Embattled online music giant Napster has been handed another legal defeat, as a federal appeals court on Monday rejected the song-swap company’s request for a rehearing in the music industry’s landmark copyright lawsuit that resulted in a crippling injunction against the service.
“This decision puts to rest any questions that Napster has raised regarding the earlier decision and affirms the rights of copyrighted holders on the Internet,” said Cary Sherman, senior vice president and general counsel for the Recording Industry Association of America (RIAA).
Napster had first requested the rehearing after the U.S. Court of Appeals ruled in February that the company was infringing on copyrights. U.S. District Court Judge Marilyn Hall Patel then issued an injunction against the company on March 5, demanding that Napster prevent the trade of copyrighted songs on its service. The injunction has severely curtailed activity on the once hugely popular service.
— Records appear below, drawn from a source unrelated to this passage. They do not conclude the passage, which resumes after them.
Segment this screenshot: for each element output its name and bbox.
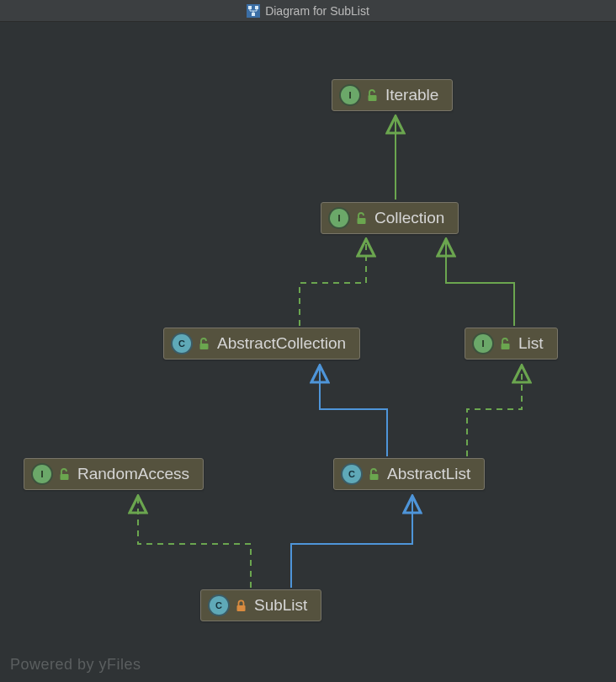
node-label: Iterable [385,86,438,104]
interface-badge-icon: I [330,209,348,227]
unlock-icon [199,338,210,350]
node-abstractcollection[interactable]: C AbstractCollection [163,328,360,360]
node-sublist[interactable]: C SubList [200,589,321,621]
node-abstractlist[interactable]: C AbstractList [333,458,485,490]
svg-rect-5 [358,218,366,224]
edge-abstractlist-abstractcollection [320,367,387,456]
unlock-icon [500,338,511,350]
node-list[interactable]: I List [465,328,558,360]
diagram-icon [247,4,260,18]
unlock-icon [59,468,70,481]
node-label: List [518,334,544,353]
class-badge-icon: C [173,334,191,353]
edge-sublist-abstractlist [291,498,412,588]
node-label: SubList [254,596,307,615]
edge-abstractcollection-collection [300,241,366,326]
svg-rect-8 [61,474,69,480]
node-label: Collection [374,209,444,227]
class-badge-icon: C [343,465,361,483]
svg-rect-1 [248,6,252,9]
interface-badge-icon: I [474,334,492,353]
attribution-text: Powered by yFiles [10,656,141,674]
window-header: Diagram for SubList [0,0,616,22]
interface-badge-icon: I [341,86,359,104]
node-iterable[interactable]: I Iterable [332,79,453,111]
edge-abstractlist-list [467,367,522,456]
diagram-canvas[interactable]: I Iterable I Collection C AbstractCollec… [0,22,616,682]
node-label: RandomAccess [77,465,189,483]
unlock-icon [367,89,378,102]
svg-rect-7 [502,344,510,349]
node-label: AbstractCollection [217,334,346,353]
edge-list-collection [446,241,514,326]
interface-badge-icon: I [33,465,51,483]
node-collection[interactable]: I Collection [321,202,459,234]
edge-sublist-randomaccess [138,498,251,588]
unlock-icon [356,212,367,225]
unlock-icon [369,468,380,481]
node-randomaccess[interactable]: I RandomAccess [24,458,204,490]
svg-rect-4 [369,95,377,101]
svg-rect-9 [370,474,379,480]
window-title: Diagram for SubList [265,4,369,18]
svg-rect-2 [255,6,258,9]
class-badge-icon: C [210,596,228,615]
node-label: AbstractList [387,465,470,483]
svg-rect-10 [237,605,246,611]
svg-rect-3 [252,13,255,16]
lock-icon [236,599,247,612]
svg-rect-6 [200,344,209,349]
“Napster’s next option is to just let it go to a full trial and take its chances there or to appeal to the U.S. Supreme Court on the injunction,” said Ric Dube, an analyst with Webnoize who closely follows digital music issues. According to Webnoize, the average number of files shared by a user on Napster dropped from 220 in February to just 21 by the end of May. The cambridge, Mass.-based research firm also estimated that just 360 million files were traded through the service in May, versus 2.79 billion in February.
Napster still faces a full trial in the suit brought against it by the record companies. Dube maintains that should the record labels win the case at trial, they could collect substantial damages, which are likely to exceed the value of the company. “The major [record labels] could come out of this owning Napster,” he said.